Diagnosticada aos três anos de idade, Ana Lúcia Cunha era muito nova para recordar com clareza como foi ser uma paciente com poliomielite, em 1970. Mas sua perna direita perdeu a mobilidade e não a deixou esquecer as consequências. Mesmo aprendendo a lidar com a condição, a servidora pública tem sido defensora da vacinação, para que outros não passem pelo que ela passou. Conhecida como “paralisia infantil” ou simplesmente “pólio”, a poliomielite é transmitida por vírus e afeta, principalmente, crianças com menos de cinco anos de idade.
Segundo a Organização Mundial da Saúde (OMS), uma em cada 200 infecções leva a uma paralisia irreversível, geralmente das pernas. Devido à vacinação massiva, desde 1994 o país recebeu e mantém o certificado de erradicação da doença, emitido pela OMS.
No entanto, a baixa cobertura vacinal registrada nos últimos anos traz o alerta de risco de ressurgimento da doença. Este ano, no início de outubro, houve uma suspeita de contágio no Pará, mas, após investigação das autoridades de saúde, foi descartada essa hipótese. Desse modo, o país continua livre da pólio.

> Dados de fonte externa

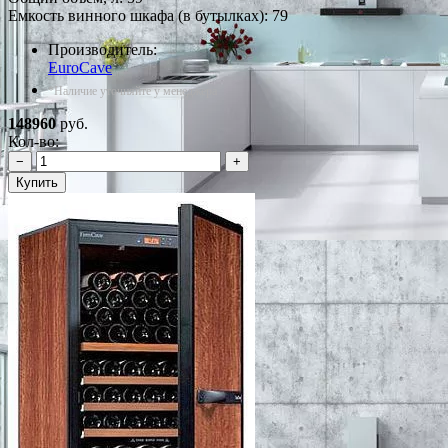
Емкость винного шкафа (в бутылках): 79
Производитель:
EuroCave
*Наличие уточняйте у менеджера
148960
руб.
Кол-во:
−
+
Купить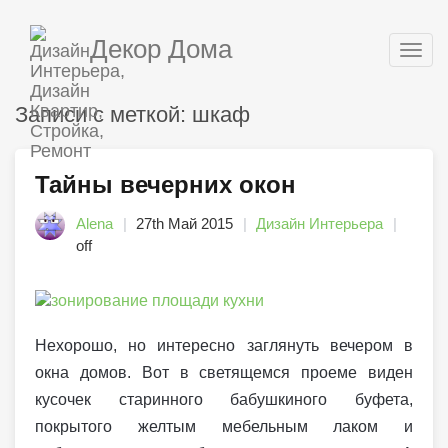
Декор Дома
Togg
navig
Записи с меткой: шкаф
Тайны вечерних окон
Alena
27th Май 2015
Дизайн Интерьера
off
Нехорошо, но интересно заглянуть вечером в
окна домов. Вот в светящемся проеме виден
кусочек старинного бабушкиного буфета,
покрытого желтым мебельным лаком и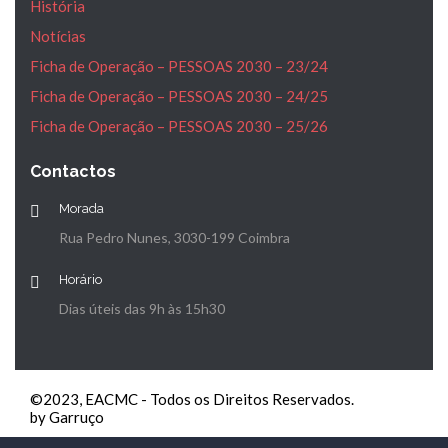
História
Notícias
Ficha de Operação – PESSOAS 2030 – 23/24
Ficha de Operação – PESSOAS 2030 – 24/25
Ficha de Operação – PESSOAS 2030 – 25/26
Contactos
Morada
Rua Pedro Nunes, 3030-199 Coimbra
Horário
Dias úteis das 9h às 15h30
©2023, EACMC - Todos os Direitos Reservados.
by Garruço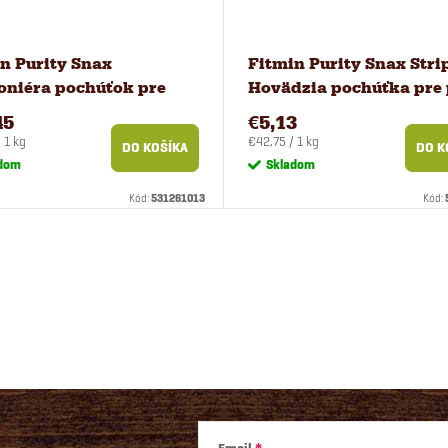
n Purity Snax
Fitmin Purity Snax Stri
oniéra pochúťok pre
Hovädzia pochúťka pre
500 g
120 g
45
€5,13
ová
Jednotková
 1 kg
€42,75 / 1 kg
DO KOŠÍKA
DO K
cena:
dom
Skladom
Kód:
531261013
Kód: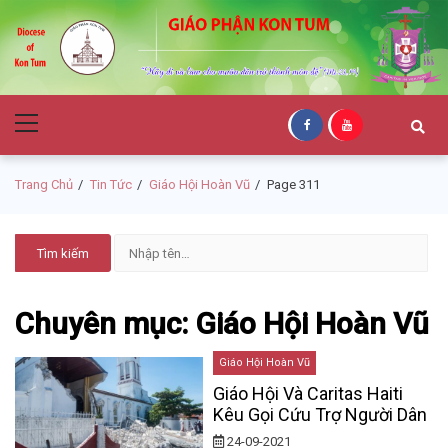
Skip
Skip
to
to
navigation
content
Giáo Phận Kon
Primary
Tum
Menu
Trang Chủ
Tin Tức
Giáo Hội Hoàn Vũ
Page 311
Chuyên mục: Giáo Hội Hoàn Vũ
Giáo Hội Hoàn Vũ
Giáo Hội Và Caritas Haiti
Kêu Gọi Cứu Trợ Người Dân
24-09-2021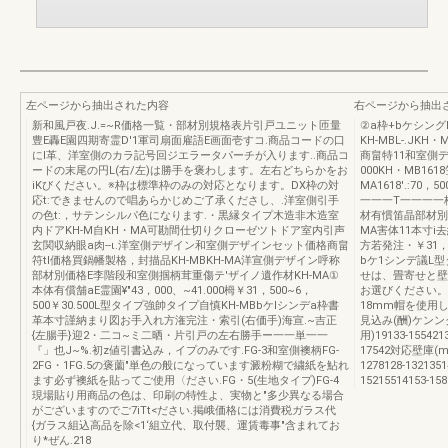
左ページから抽出された内容
右ページから抽出
新和風戸夜.J.=~R価格一覧・部材別規格表片引戸ユニット匝量
②a枠+bケシン
豊E轟E園四期寄霊D'1軍司扇面雇語E画面壱すコ.商品コードの口
KH-MBL-.J
にl革、洋室側のカラ記号回ジエラータパーチが入ります..商品コ
商畠特11和室側デ
ードの末尾の円L(右/左)は勝手を褒わします。左右どちらかをお
000KH・MB1618笠
iKびください。※枠は標準枠のみの対応となります。DX枠の対
MA1618'.:7
応t:できませんので唱あらかじめご了承くださし、.洋室側引手
一一一T一一一一枠
の色t:，サテンシルパ色になります.・黒縁タイプ木造非木造室
材有慣笛晶部材別
内ドアKH-M自KH・MA可勘間仕切りクローゼツトドア室内引声
MA害体11本寸i去
玄関収納眼a肉--ι.洋室側デザイン和室側デザインセット価格商畠
方若発注・￥31，5
符tI価格買鍋幡製格，封描品KH-MBKH-MA洋宣側デザイン呼称
bケ1シンデ議L
部材別価格E李階段和室側掴柄茸重傷テ'ザイノ遺作材KH-MA①
せは、畳寄せと壁
本体有償舗aE霊園¥"43，000、~41.000栂￥31，500~6，
お選びください。
500￥30.500L型タイプ強帥タイプ自慎KH-MBbケlシンデa枠書
18mm帽を使用し
革本寸謹納まり図お手入れ方潅完注・索引(右価手)海宣.~吉正
見込み(酬)ケンング足(
{左腸手}迎2・二コ~ミ二晒・片引戸の左右勝手ー一一単一一
用)19133-155421
『」也J~%.初z値引書込み，イプのみです.FG-3和室側襖柄FG-
17542対応壁庫(
2FG・1FG.5の褒薗"単色の般になっています澱粉糊で繍紙を鮎れ
1278128-132135
ます必ず襖紙を貼ってご使用〈ださい.FG・5(生地タイプ)FG-4
15215514153-1
現場貼り用商品の色は、印刷の特性よ、実物と"多少異なる場合
がございますのでご7iTt<ださい.掲峨価格には消費税ガラス代
{ガラス組込高品を除<1‘組立代、取付襲、運賃毒事"含まれてお
り*ぜん.218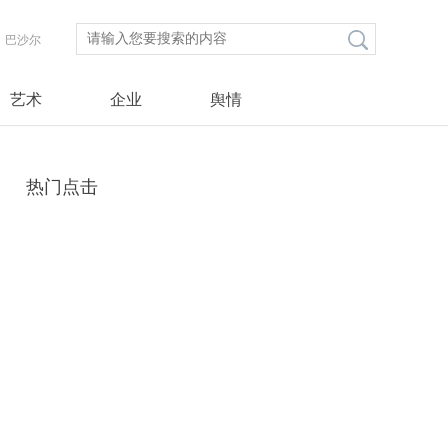
巴沙尔
艺术
企业
舆情
热门点击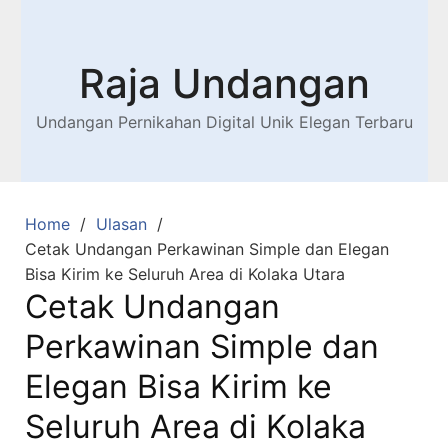
Raja Undangan
Undangan Pernikahan Digital Unik Elegan Terbaru
Home
Ulasan
Cetak Undangan Perkawinan Simple dan Elegan
Bisa Kirim ke Seluruh Area di Kolaka Utara
Cetak Undangan
Perkawinan Simple dan
Elegan Bisa Kirim ke
Seluruh Area di Kolaka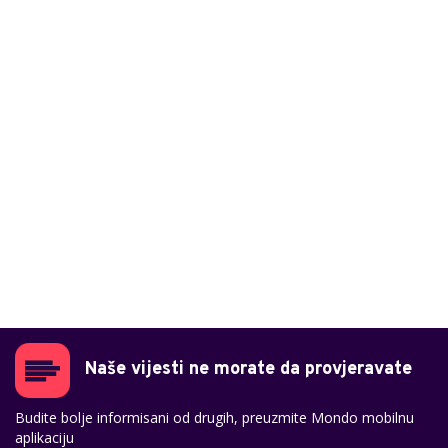
Naše vijesti ne morate da provjeravate
Budite bolje informisani od drugih, preuzmite Mondo mobilnu
aplikaciju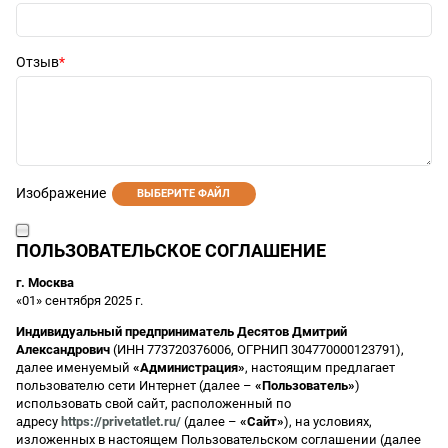
Отзыв
Изображение
ВЫБЕРИТЕ ФАЙЛ
ПОЛЬЗОВАТЕЛЬСКОЕ СОГЛАШЕНИЕ
г. Москва
«01» сентября 2025 г.
Индивидуальный предприниматель Десятов Дмитрий
Александрович
(ИНН 773720376006, ОГРНИП 304770000123791),
далее именуемый
«Администрация»
, настоящим предлагает
пользователю сети Интернет (далее –
«Пользователь»
)
использовать свой сайт, расположенный по
адресу
https://privetatlet.ru/
(далее –
«Сайт»
), на условиях,
изложенных в настоящем Пользовательском соглашении (далее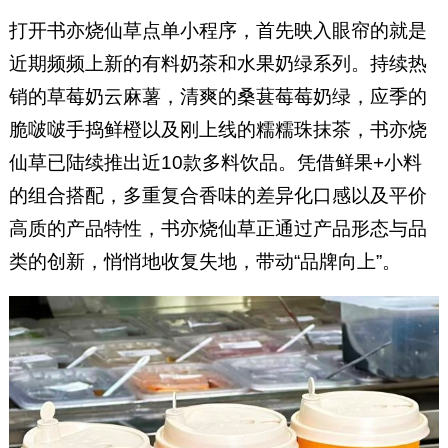
打开书亦烧仙草点单小程序，首先映入眼帘的就是
近期频频上新的有料奶茶和水果奶绿系列。持续热
销的草莓奶云麻薯，清爽的桑葚莓莓奶绿，应季的
脆啵啵手捣鲜橙以及刚上线的糯糯珠抹茶，书亦烧
仙草已陆续推出近10款多料饮品。凭借鲜果+小料
的组合搭配，多重复合香味的差异化口感以及平价
高质的产品特性，书亦烧仙草正通过产品形态与品
类的创新，悄悄地收复失地，带动“品牌向上”。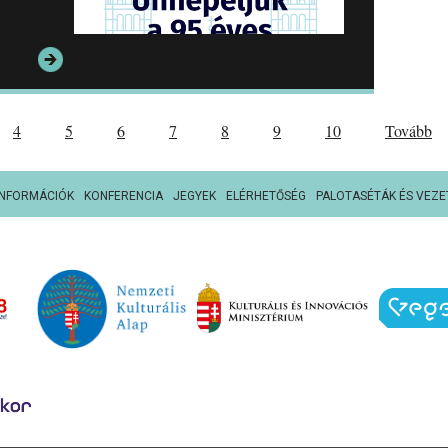
4
5
6
7
8
9
10
Tovább
INFORMÁCIÓK
KONFERENCIA
JEGYEK
ELÉRHETŐSÉG
PALOTASÉTÁK ÉS VEZE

Apenas cerca de 70% de crianças de 6 meses a 4 anos foram imunizadas no país, durante a Campanha Nacional de Vacinação contra a poliomielite, até 26 de outubro de 2022 - na Amazônia, a taxa é de 63%. A meta do Ministério da Saúde é atingir 95% do público-alvo. Para Ana Lúcia, cada cidadão tem um papel importante na orientação aos responsáveis e às próprias crianças para estimular a vacinação. Hoje com 54 anos, ela é servidora pública e mãe de dois filhos. “Quando os colegas dos meus filhos comentavam sobre eu andar de muleta, eu explicava que fiquei assim porque não tomei a ‘gotinha’ e perguntava: ‘você já tomou?’”, revela, referindo-se à vacina poliomielite oral (VOP), que é a segunda dose de imunização contra poliomielite administrada no esquema vacinal brasileiro.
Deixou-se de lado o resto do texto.